---------- Exercise input

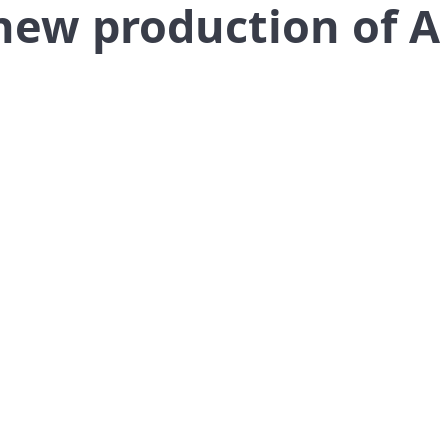
new production of A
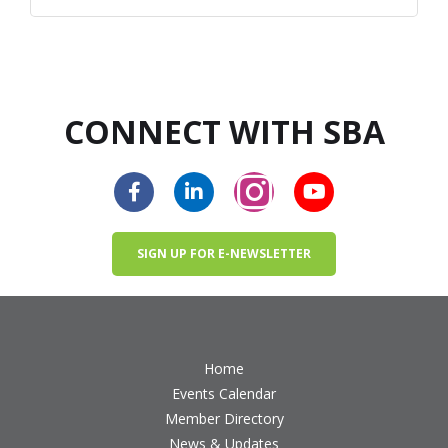
CONNECT WITH SBA
SIGN UP FOR E-NEWSLETTER
Home
Events Calendar
Member Directory
News & Updates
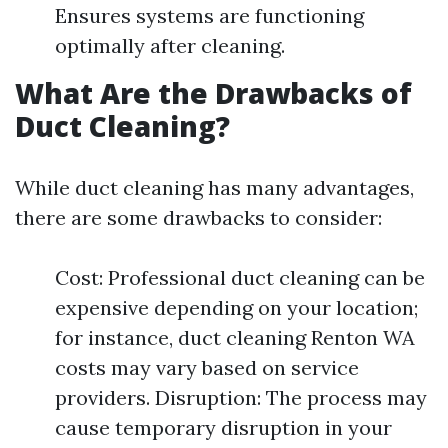
Ensures systems are functioning
optimally after cleaning.
What Are the Drawbacks of
Duct Cleaning?
While duct cleaning has many advantages,
there are some drawbacks to consider:
Cost: Professional duct cleaning can be
expensive depending on your location;
for instance, duct cleaning Renton WA
costs may vary based on service
providers. Disruption: The process may
cause temporary disruption in your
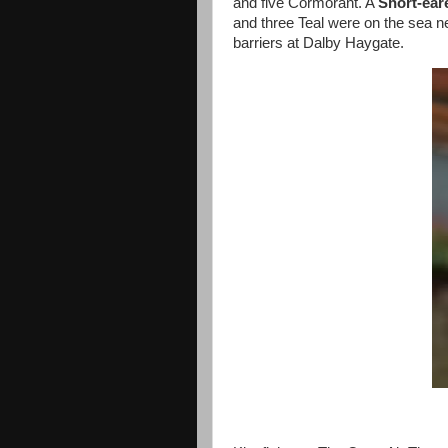
and five Cormorant. A
Short-ea
and three Teal were on the sea n
barriers at Dalby Haygate.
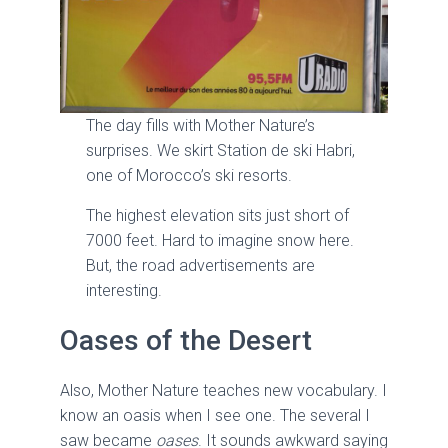
The day fills with Mother Nature’s
surprises. We skirt Station de ski Habri,
one of Morocco’s ski resorts.
The highest elevation sits just short of
7000 feet. Hard to imagine snow here.
But, the road advertisements are
interesting.
Oases of the Desert
Also, Mother Nature teaches new vocabulary. I
know an oasis when I see one. The several I
saw became
oases
. It sounds awkward saying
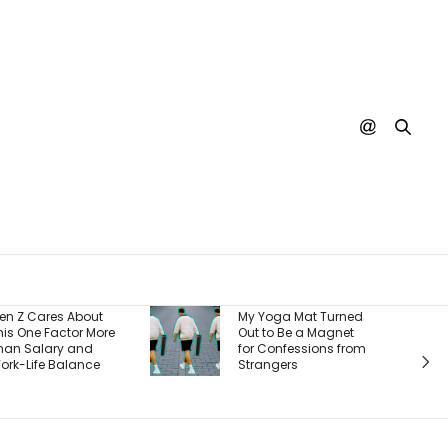
Burger King Says
My Yoga Mat Turned
There’s One Big
Out to Be a Magnet
Reason It’s Winning
for Confessions from
Back Customers —
Strangers
And It’s a Whopper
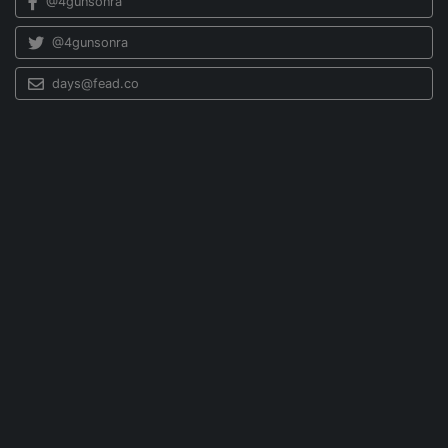
@4gunsonra
@4gunsonra
days@fead.co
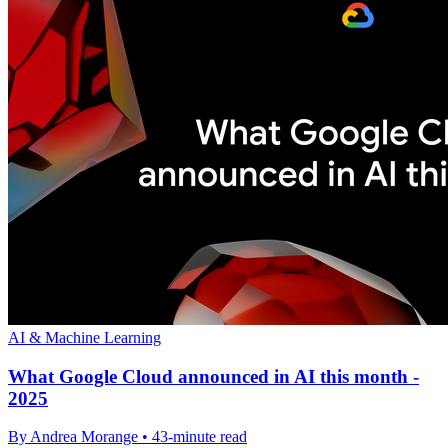
AI & Machine Learning
What Google Cloud announced in AI this month -
2025
By Andrea Morange • 43-minute read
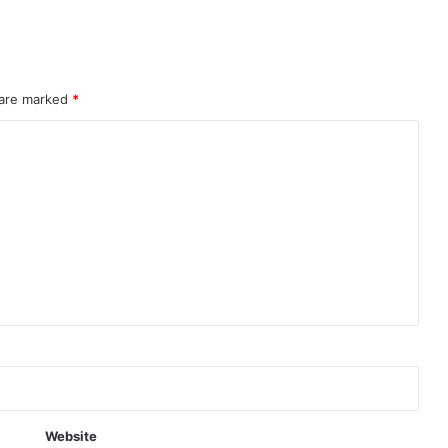
 are marked
*
Website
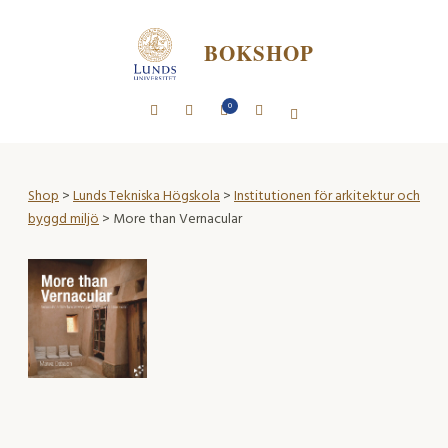
BOKSHOP
0
Shop
>
Lunds Tekniska Högskola
>
Institutionen för arkitektur och
byggd miljö
> More than Vernacular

--------------------

## Exercise instructions
Please report every line among the entries that includes "What".

## Task solution
What Are the Drawbacks of
What Google Cloud announced in AI this month -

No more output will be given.